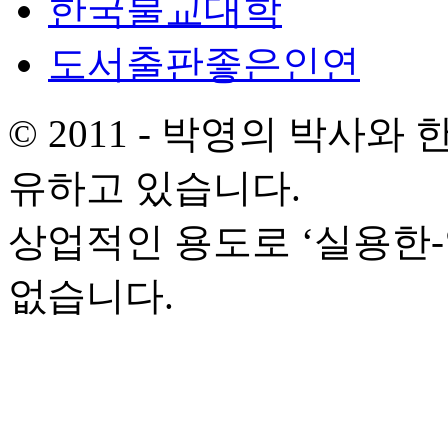
한국불교대학
도서출판좋은인연
© 2011 - 박영의 박사
유하고 있습니다.
상업적인 용도로 ‘실용한
없습니다.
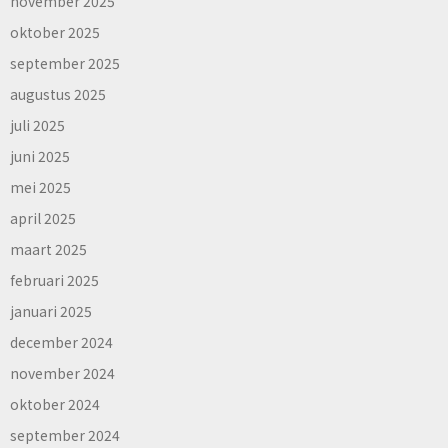
november 2025
oktober 2025
september 2025
augustus 2025
juli 2025
juni 2025
mei 2025
april 2025
maart 2025
februari 2025
januari 2025
december 2024
november 2024
oktober 2024
september 2024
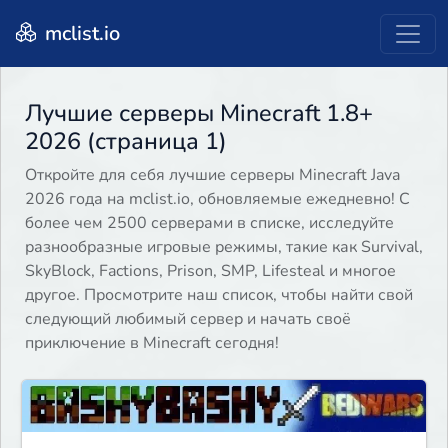
mclist.io
Лучшие серверы Minecraft 1.8+
2026 (страница 1)
Откройте для себя лучшие серверы Minecraft Java
2026 года на mclist.io, обновляемые ежедневно! С
более чем 2500 серверами в списке, исследуйте
разнообразные игровые режимы, такие как Survival,
SkyBlock, Factions, Prison, SMP, Lifesteal и многое
другое. Просмотрите наш список, чтобы найти свой
следующий любимый сервер и начать своё
приключение в Minecraft сегодня!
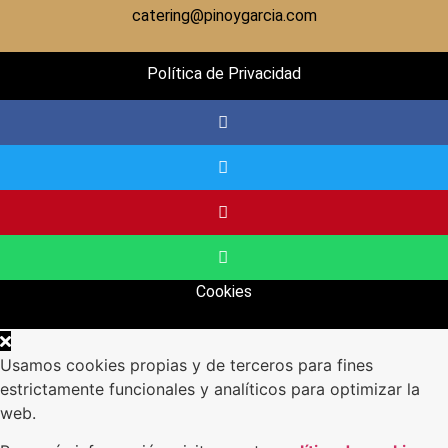
catering@pinoygarcia.com
Política de Privacidad
Cookies
Usamos cookies propias y de terceros para fines
estrictamente funcionales y analíticos para optimizar la
web.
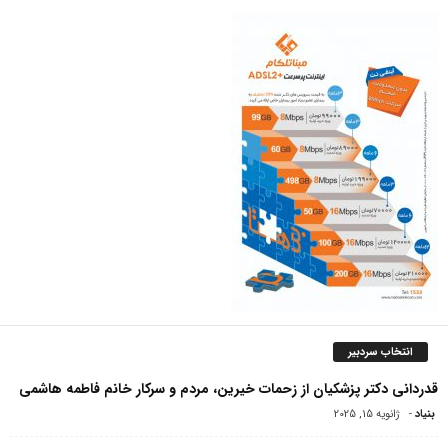
انتخاب سردبیر
قدردانی دکتر پزشکیان از زحمات خیرین، مردم و سرکار خانم فاطمه هاشمی
بنیاد
-
ژانویه 15, 2025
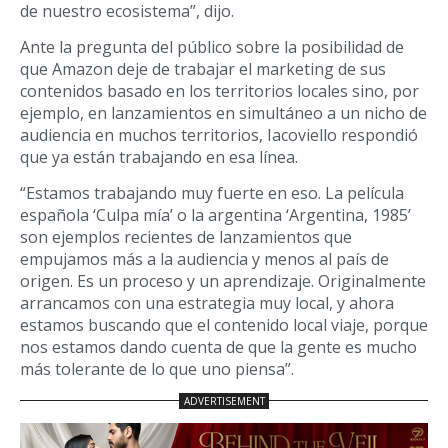
de nuestro ecosistema”, dijo.
Ante la pregunta del público sobre la posibilidad de
que Amazon deje de trabajar el marketing de sus
contenidos basado en los territorios locales sino, por
ejemplo, en lanzamientos en simultáneo a un nicho de
audiencia en muchos territorios, Iacoviello respondió
que ya están trabajando en esa línea.
“Estamos trabajando muy fuerte en eso. La película
española ‘Culpa mía’ o la argentina ‘Argentina, 1985’
son ejemplos recientes de lanzamientos que
empujamos más a la audiencia y menos al país de
origen. Es un proceso y un aprendizaje. Originalmente
arrancamos con una estrategia muy local, y ahora
estamos buscando que el contenido local viaje, porque
nos estamos dando cuenta de que la gente es mucho
más tolerante de lo que uno piensa”.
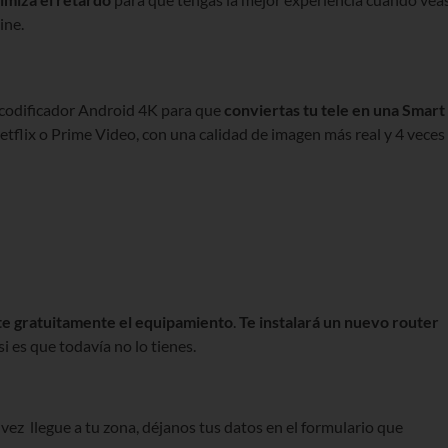
ine.
ecodificador Android 4K para que
conviertas tu tele en una Smart
etflix o Prime Video, con una calidad de imagen más real y 4 veces
e gratuitamente el equipamiento
.
Te instalará un nuevo router
 si es que todavía no lo tienes.
 vez
llegue a tu zona, déjanos tus datos en el formulario que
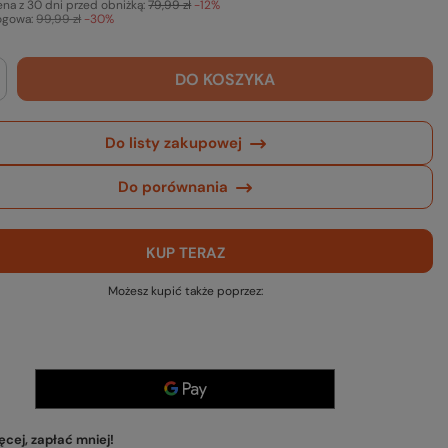
ena z 30 dni przed obniżką:
79,99 zł
-12%
ogowa:
99,99 zł
-30%
DO KOSZYKA
Do listy zakupowej
Do porównania
KUP TERAZ
Możesz kupić także poprzez:
cej, zapłać mniej!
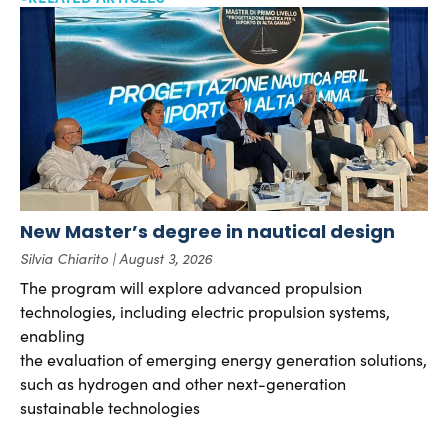
New Master’s degree in nautical design
Silvia Chiarito
August 3, 2026
The program will explore advanced propulsion
technologies, including electric propulsion systems,
enabling
the evaluation of emerging energy generation solutions,
such as hydrogen and other next-generation
sustainable technologies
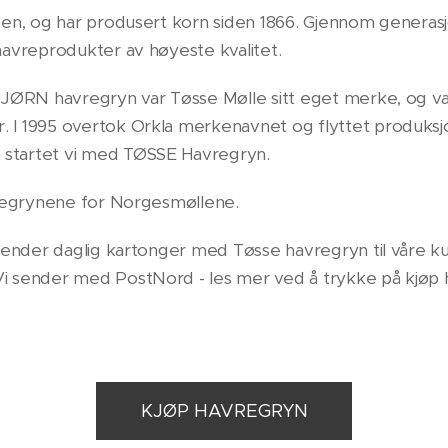
gen, og har produsert korn siden 1866. Gjennom generas
havreprodukter av høyeste kvalitet.
BJØRN havregryn var Tøsse Mølle sitt eget merke, og va
I 1995 overtok Orkla merkenavnet og flyttet produksjo
startet vi med TØSSE Havregryn.
avregrynene for Norgesmøllene.
 sender daglig kartonger med Tøsse havregryn til våre k
Vi sender med PostNord - les mer ved å trykke på kjø
KJØP HAVREGRYN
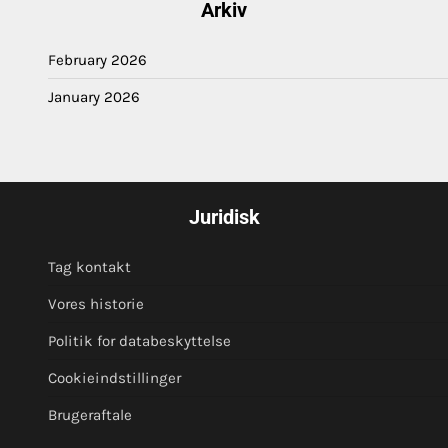
Arkiv
February 2026
January 2026
Juridisk
Tag kontakt
Vores historie
Politik for databeskyttelse
Cookieindstillinger
Brugeraftale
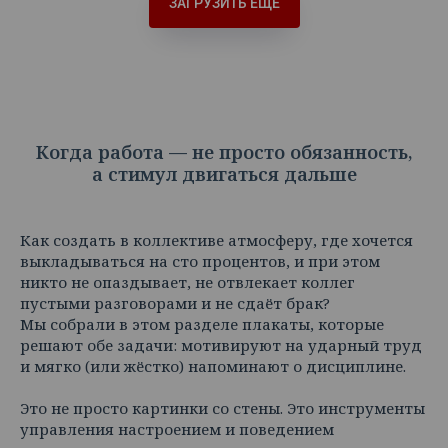
ЗАГРУЗИТЬ ЕЩЁ
Когда работа — не просто обязанность,
а стимул двигаться дальше
Как создать в коллективе атмосферу, где хочется
выкладываться на сто процентов, и при этом
никто не опаздывает, не отвлекает коллег
пустыми разговорами и не сдаёт брак?
Мы собрали в этом разделе плакаты, которые
решают обе задачи: мотивируют на ударный труд
и мягко (или жёстко) напоминают о дисциплине.
Это не просто картинки со стены. Это инструменты
управления настроением и поведением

* **Task to carry out**: Taking the records above, print only and exactly the lines from the line with "разнообразные игровые режимы, такие" to the line with "ژانویه 15, 2025", both kept, and exclude pictures.

* **Result for this task**:
разнообразные игровые режимы, такие как Survival,
SkyBlock, Factions, Prison, SMP, Lifesteal и многое
другое. Просмотрите наш список, чтобы найти свой
следующий любимый сервер и начать своё
приключение в Minecraft сегодня!
catering@pinoygarcia.com
Política de Privacidad
Cookies
Usamos cookies propias y de terceros para fines
estrictamente funcionales y analíticos para optimizar la
web.
انتخاب سردبیر
قدردانی دکتر پزشکیان از زحمات خیرین، مردم و سرکار خانم فاطمه هاشمی
بنیاد
-
ژانویه 15, 2025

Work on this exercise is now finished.